From the line with "functionaliteit voor buitenruimtes" to the line with "En muchas partes", retype each line exactly as it stands in the records below, but skip the pictures.

★ ★ ★ ★

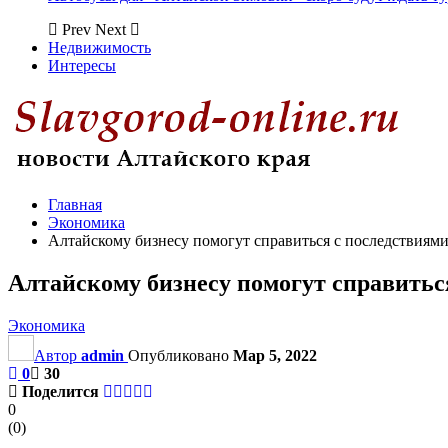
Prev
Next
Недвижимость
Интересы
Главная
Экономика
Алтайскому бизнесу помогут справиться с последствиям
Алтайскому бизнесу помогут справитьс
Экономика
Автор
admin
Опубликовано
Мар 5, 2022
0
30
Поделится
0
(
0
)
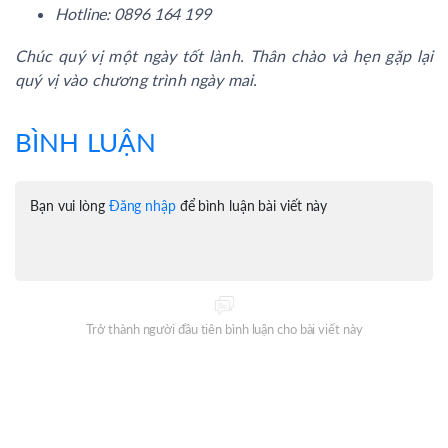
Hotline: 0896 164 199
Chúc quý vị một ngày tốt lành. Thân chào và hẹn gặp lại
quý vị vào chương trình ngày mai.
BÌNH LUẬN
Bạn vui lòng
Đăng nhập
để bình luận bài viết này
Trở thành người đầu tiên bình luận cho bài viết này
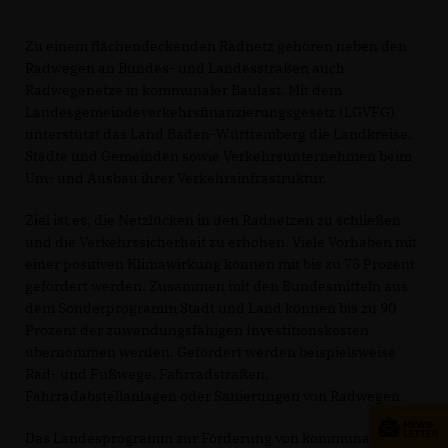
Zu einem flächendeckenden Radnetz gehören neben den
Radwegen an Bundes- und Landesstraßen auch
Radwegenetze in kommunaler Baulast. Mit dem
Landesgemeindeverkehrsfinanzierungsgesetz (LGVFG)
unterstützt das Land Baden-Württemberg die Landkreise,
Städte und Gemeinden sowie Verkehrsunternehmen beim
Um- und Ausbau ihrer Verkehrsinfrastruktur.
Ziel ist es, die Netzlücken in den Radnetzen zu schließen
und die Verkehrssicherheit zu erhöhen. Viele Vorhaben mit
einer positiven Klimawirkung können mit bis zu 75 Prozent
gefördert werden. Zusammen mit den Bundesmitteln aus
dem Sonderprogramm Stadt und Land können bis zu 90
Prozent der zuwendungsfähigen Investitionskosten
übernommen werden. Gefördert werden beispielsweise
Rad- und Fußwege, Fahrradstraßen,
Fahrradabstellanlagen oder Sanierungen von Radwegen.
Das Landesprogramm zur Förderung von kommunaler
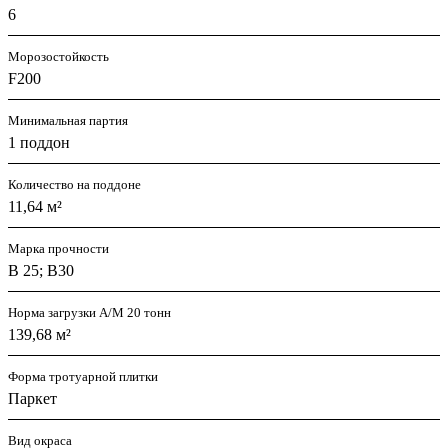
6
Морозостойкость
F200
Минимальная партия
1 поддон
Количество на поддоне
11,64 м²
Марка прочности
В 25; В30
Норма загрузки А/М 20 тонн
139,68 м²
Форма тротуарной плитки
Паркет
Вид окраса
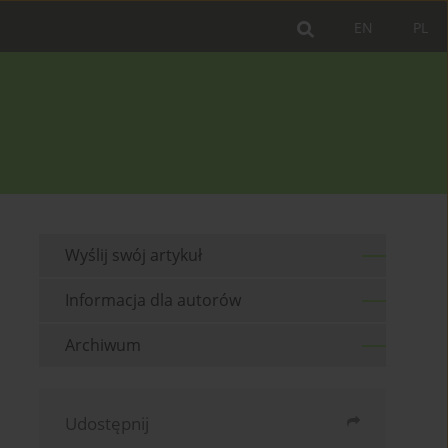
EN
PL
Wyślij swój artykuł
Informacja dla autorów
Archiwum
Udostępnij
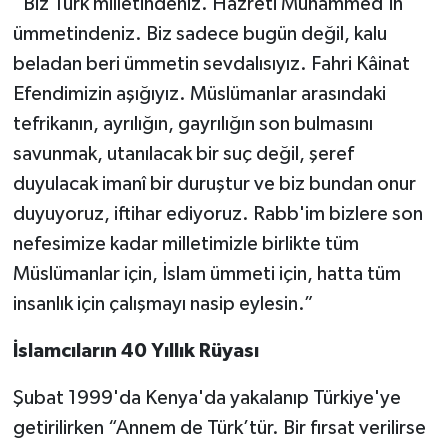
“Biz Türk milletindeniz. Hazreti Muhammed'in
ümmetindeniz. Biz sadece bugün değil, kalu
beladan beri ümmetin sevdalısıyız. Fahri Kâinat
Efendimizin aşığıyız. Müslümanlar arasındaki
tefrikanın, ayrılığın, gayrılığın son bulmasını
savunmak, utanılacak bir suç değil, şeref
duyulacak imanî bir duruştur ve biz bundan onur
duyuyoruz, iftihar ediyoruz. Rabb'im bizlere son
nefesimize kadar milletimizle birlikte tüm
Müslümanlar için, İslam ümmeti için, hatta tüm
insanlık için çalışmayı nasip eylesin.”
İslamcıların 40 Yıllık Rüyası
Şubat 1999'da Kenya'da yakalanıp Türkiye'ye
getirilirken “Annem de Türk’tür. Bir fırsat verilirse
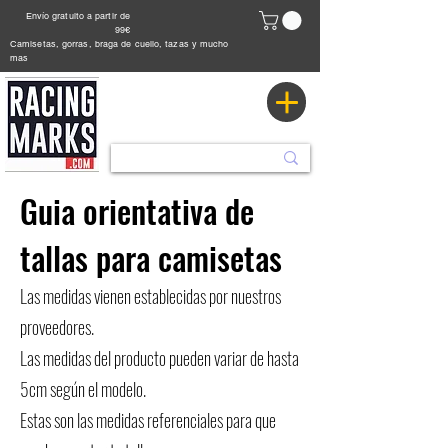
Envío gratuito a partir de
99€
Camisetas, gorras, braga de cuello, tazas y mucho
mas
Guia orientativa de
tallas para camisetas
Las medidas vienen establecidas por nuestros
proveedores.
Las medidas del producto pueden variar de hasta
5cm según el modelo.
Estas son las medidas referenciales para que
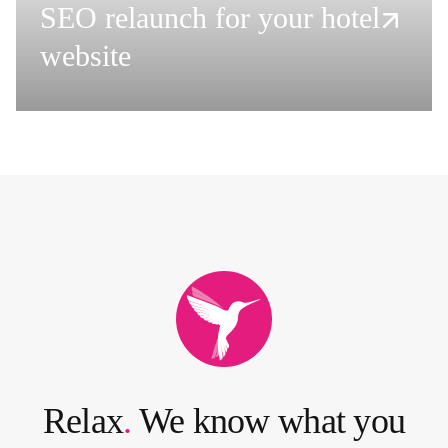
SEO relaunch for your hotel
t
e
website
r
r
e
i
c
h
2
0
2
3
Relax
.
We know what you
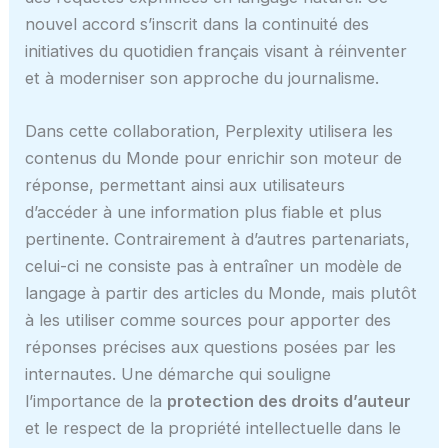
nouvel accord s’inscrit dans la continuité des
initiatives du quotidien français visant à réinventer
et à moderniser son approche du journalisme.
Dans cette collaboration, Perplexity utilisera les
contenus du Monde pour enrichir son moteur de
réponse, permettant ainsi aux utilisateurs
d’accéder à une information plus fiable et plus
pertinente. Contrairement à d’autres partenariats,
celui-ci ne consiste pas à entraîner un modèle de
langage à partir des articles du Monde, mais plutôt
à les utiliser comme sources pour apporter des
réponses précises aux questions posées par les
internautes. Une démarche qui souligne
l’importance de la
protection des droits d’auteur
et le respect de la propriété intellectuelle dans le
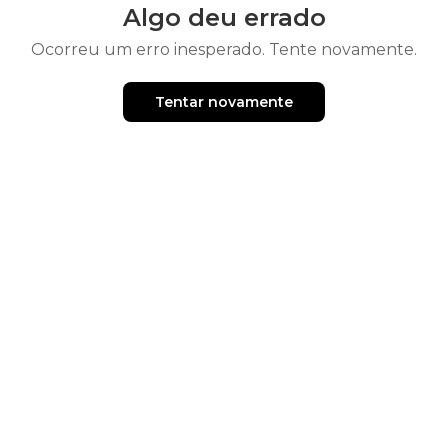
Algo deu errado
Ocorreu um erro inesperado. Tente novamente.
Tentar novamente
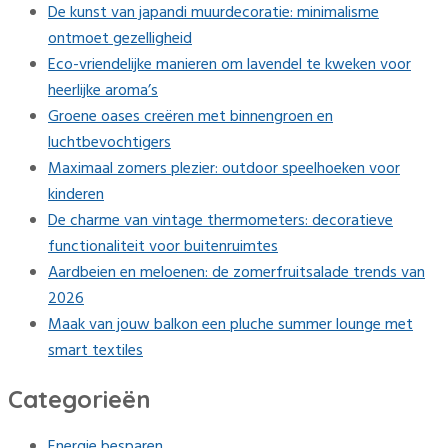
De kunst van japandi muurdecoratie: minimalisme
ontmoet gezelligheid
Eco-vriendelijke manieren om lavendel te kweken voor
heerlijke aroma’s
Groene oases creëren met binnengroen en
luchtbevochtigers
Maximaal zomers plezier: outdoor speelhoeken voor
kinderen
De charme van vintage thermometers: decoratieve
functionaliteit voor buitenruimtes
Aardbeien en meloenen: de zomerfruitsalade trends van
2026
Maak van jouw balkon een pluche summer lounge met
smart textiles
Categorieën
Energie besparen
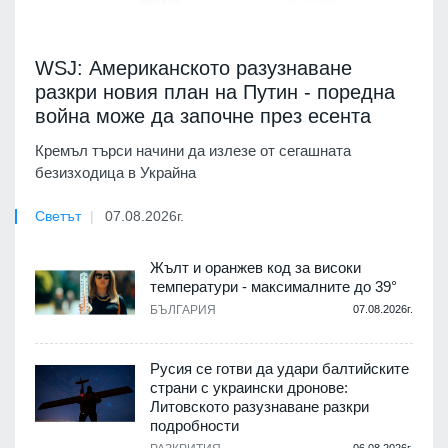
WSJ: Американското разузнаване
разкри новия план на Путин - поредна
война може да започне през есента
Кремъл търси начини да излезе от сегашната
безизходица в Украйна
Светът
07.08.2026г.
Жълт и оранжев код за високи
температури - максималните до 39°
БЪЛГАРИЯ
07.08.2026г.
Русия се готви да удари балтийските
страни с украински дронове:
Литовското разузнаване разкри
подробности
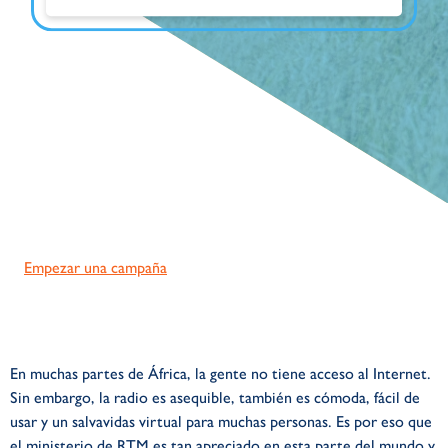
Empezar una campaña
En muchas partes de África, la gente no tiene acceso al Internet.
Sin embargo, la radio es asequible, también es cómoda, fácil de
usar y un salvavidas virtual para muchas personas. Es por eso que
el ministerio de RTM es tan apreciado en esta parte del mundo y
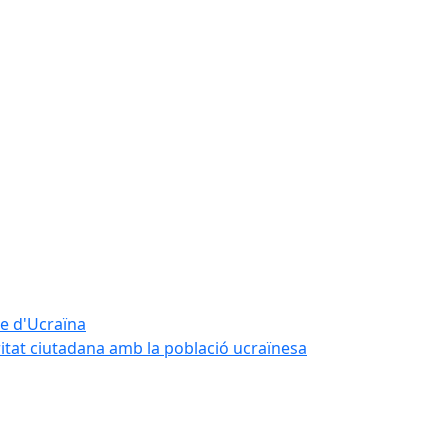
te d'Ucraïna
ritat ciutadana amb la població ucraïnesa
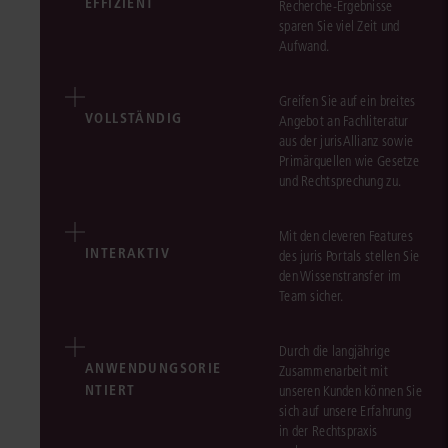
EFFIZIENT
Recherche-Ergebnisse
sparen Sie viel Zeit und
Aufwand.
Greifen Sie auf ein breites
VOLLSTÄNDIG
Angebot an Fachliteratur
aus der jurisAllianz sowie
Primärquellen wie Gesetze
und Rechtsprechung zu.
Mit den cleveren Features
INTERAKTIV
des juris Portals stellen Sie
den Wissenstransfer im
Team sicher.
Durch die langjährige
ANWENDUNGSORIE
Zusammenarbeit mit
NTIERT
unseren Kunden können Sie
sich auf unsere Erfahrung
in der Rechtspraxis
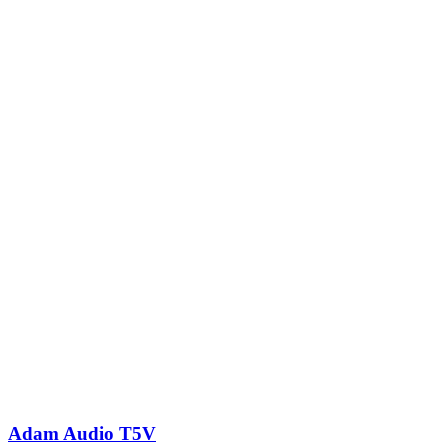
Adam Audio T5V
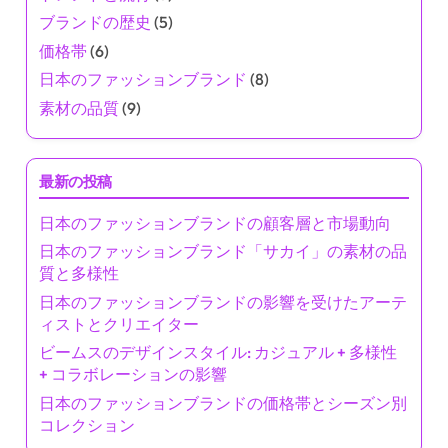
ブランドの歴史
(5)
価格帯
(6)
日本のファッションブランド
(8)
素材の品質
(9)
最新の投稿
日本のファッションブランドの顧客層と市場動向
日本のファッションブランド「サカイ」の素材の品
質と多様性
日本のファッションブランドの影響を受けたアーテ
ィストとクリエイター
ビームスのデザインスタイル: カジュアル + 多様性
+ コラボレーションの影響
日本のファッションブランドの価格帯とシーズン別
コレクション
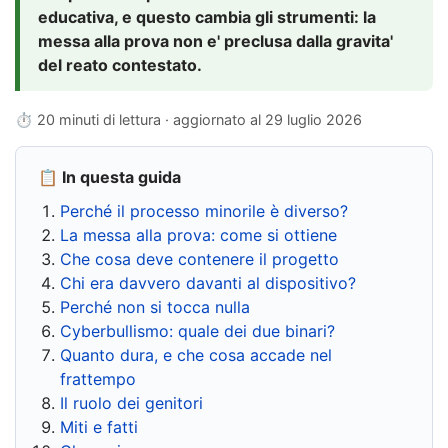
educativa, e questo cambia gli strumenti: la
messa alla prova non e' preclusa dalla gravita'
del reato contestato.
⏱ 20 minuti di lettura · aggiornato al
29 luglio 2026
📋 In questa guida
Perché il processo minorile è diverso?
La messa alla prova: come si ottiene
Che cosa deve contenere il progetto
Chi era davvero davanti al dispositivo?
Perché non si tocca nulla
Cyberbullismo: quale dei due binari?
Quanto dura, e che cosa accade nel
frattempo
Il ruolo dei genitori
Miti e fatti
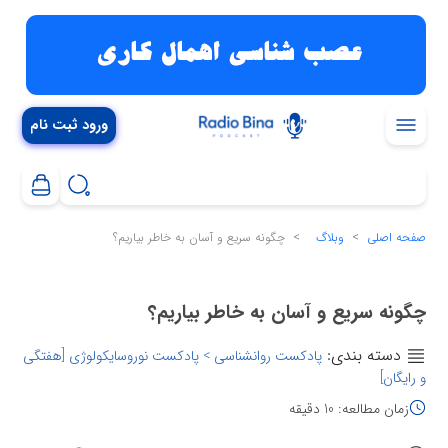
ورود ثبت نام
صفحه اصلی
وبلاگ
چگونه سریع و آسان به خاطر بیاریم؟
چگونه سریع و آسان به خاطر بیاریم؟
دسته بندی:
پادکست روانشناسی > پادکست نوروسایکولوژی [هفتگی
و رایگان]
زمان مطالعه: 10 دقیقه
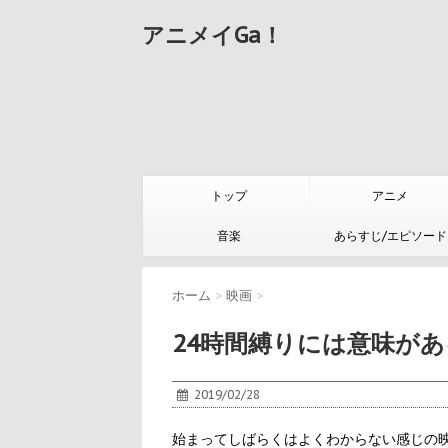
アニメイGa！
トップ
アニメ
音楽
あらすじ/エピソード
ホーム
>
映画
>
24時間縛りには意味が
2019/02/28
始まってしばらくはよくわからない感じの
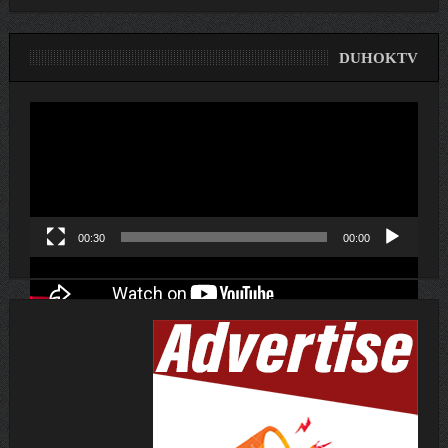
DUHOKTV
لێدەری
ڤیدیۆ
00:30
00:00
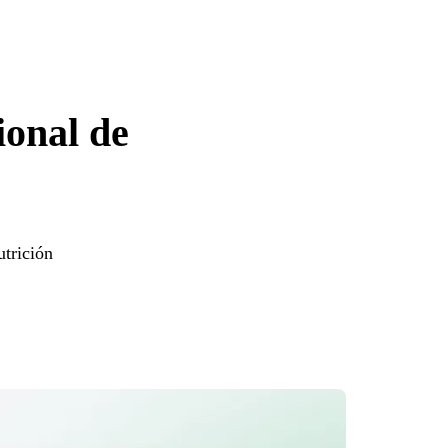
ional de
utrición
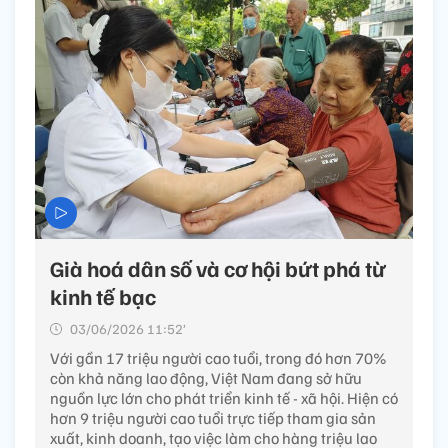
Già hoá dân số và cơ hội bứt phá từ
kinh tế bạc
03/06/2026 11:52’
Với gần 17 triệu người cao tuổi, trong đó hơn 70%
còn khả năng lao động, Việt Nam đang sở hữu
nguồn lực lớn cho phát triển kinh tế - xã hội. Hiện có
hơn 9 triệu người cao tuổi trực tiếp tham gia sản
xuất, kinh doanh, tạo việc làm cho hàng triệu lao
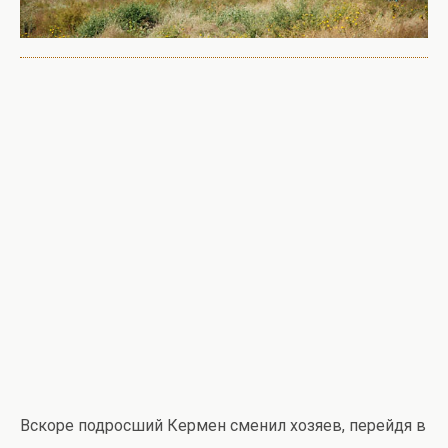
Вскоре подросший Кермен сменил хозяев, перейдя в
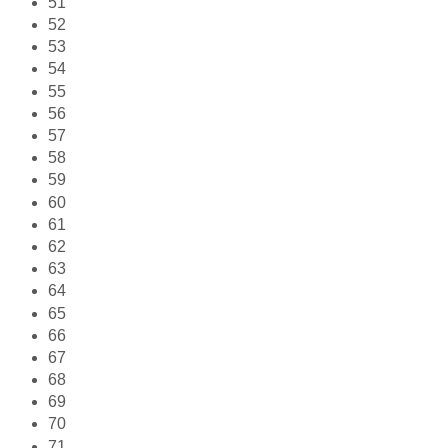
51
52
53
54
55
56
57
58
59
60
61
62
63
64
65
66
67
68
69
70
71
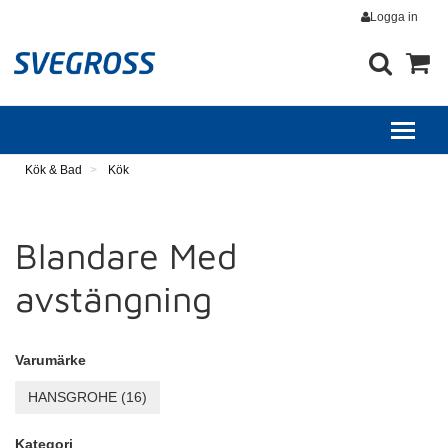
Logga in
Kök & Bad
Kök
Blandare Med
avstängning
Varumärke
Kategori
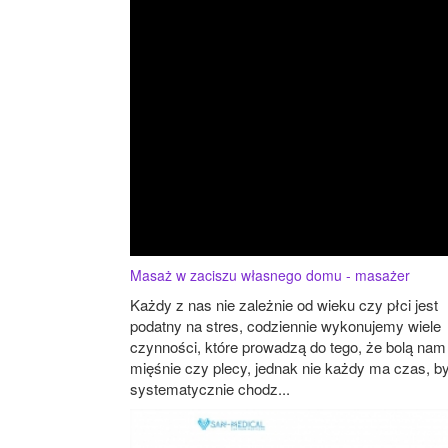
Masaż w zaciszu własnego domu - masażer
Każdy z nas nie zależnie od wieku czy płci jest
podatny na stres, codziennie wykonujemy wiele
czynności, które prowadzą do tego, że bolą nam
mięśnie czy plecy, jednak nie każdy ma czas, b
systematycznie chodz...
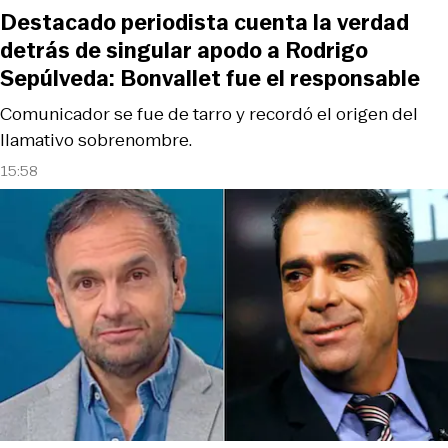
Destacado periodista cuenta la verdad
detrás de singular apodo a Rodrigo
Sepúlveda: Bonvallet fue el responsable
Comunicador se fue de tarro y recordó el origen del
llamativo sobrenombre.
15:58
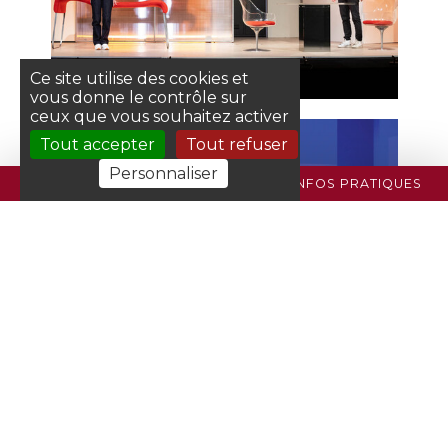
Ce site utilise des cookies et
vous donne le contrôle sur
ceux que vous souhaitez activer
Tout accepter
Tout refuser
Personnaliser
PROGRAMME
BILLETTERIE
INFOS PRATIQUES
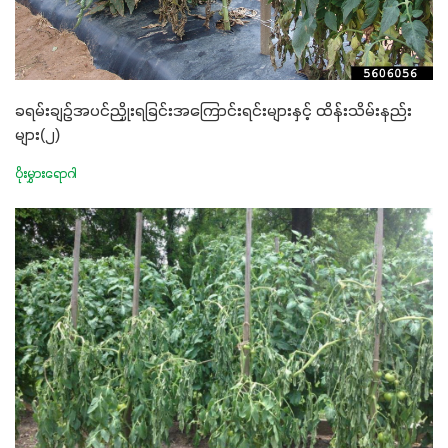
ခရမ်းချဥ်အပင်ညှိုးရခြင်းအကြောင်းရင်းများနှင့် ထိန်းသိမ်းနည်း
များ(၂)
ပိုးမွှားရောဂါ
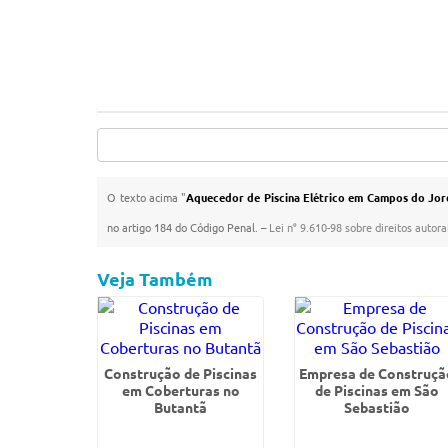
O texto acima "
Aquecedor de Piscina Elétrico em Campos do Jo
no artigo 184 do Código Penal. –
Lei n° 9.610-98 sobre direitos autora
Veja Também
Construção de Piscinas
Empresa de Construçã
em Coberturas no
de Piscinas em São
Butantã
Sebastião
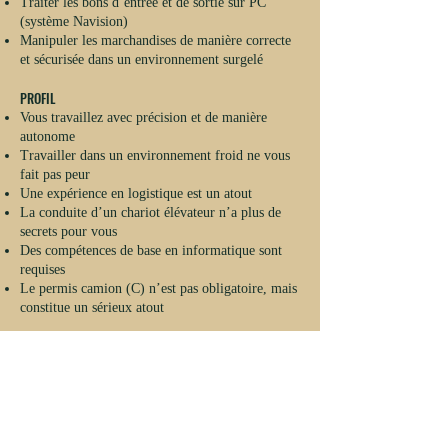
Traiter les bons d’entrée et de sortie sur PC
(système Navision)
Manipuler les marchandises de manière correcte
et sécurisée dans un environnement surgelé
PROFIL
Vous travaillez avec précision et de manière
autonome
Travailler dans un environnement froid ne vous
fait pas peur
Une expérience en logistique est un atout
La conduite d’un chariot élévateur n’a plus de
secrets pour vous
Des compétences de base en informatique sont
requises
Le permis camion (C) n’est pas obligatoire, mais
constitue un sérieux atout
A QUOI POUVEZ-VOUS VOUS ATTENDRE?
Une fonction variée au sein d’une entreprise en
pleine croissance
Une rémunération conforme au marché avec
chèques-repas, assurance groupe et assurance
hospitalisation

★ ★ ★ ★

[Response box]:
functionaliteit voor buitenruimtes
Aardbeien en meloenen: de zomerfruitsalade trends van
2026
Maak van jouw balkon een pluche summer lounge met
smart textiles
Categorieën
Energie besparen
WSJ: Американското разузнаване
разкри новия план на Путин - поредна
война може да започне през есента
Кремъл търси начини да излезе от сегашната
безизходица в Украйна
Светът
07.08.2026г.
Жълт и оранжев код за високи
температури - максималните до 39°
БЪЛГАРИЯ
07.08.2026г.
Русия се готви да удари балтийските
страни с украински дронове:
Литовското разузнаване разкри
подробности
Empezar una campaña
En muchas partes de África, la gente no tiene acceso al Internet.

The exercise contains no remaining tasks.